(Saved entries)
┄┄┄┄┄┄┄┄┄┄┄┄┄┄┄┄┄┄┄┄
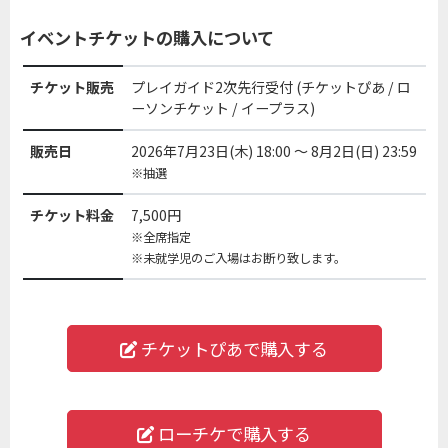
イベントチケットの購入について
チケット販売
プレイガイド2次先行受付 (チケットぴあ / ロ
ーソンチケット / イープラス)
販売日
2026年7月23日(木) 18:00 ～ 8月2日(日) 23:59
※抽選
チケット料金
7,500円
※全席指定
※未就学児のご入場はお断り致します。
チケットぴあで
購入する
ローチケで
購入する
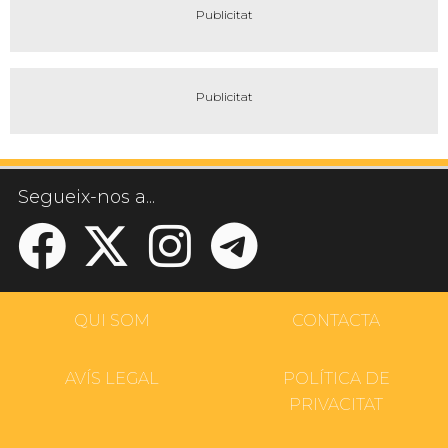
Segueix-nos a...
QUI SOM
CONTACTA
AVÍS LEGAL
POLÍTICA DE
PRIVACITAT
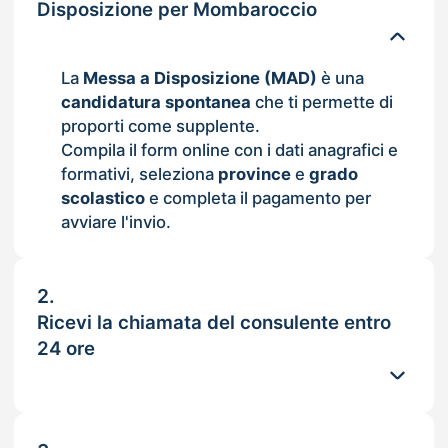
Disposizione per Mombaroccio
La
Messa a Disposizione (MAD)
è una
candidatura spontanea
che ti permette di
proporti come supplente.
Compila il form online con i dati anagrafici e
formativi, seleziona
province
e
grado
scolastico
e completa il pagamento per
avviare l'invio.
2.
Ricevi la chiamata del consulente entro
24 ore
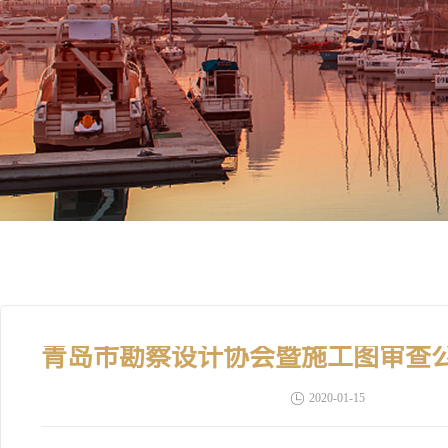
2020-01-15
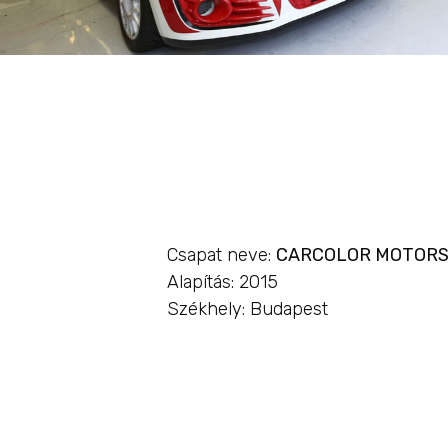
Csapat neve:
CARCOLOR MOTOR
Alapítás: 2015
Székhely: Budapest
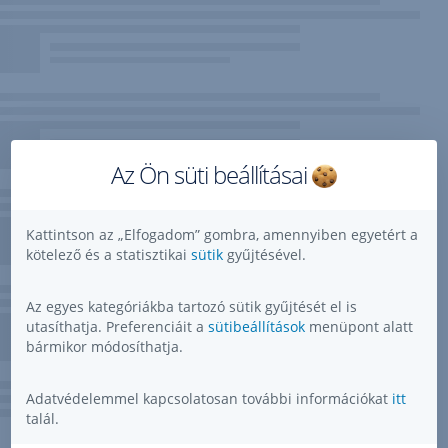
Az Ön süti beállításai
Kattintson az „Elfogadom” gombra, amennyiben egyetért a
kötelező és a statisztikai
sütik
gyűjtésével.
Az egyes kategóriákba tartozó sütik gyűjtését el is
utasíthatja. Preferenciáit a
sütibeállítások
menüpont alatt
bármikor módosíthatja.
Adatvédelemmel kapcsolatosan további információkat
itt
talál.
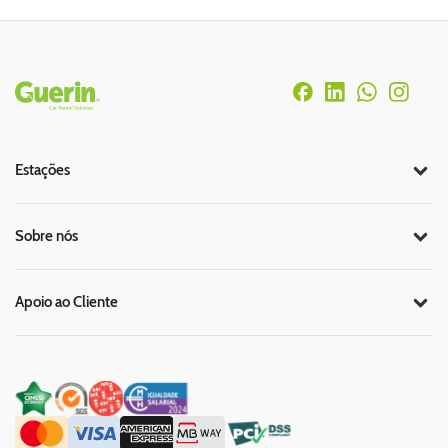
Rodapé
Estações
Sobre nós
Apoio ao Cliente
┄┄┄┄┄┄┄┄┄┄┄┄┄┄┄┄┄┄┄┄
Find the word "sütik" in the data and copy out each line where it turns up.

• RESULT OF THIS EXERCISE:
sütik
Az egyes kategóriákba tartozó sütik gyűjtését el is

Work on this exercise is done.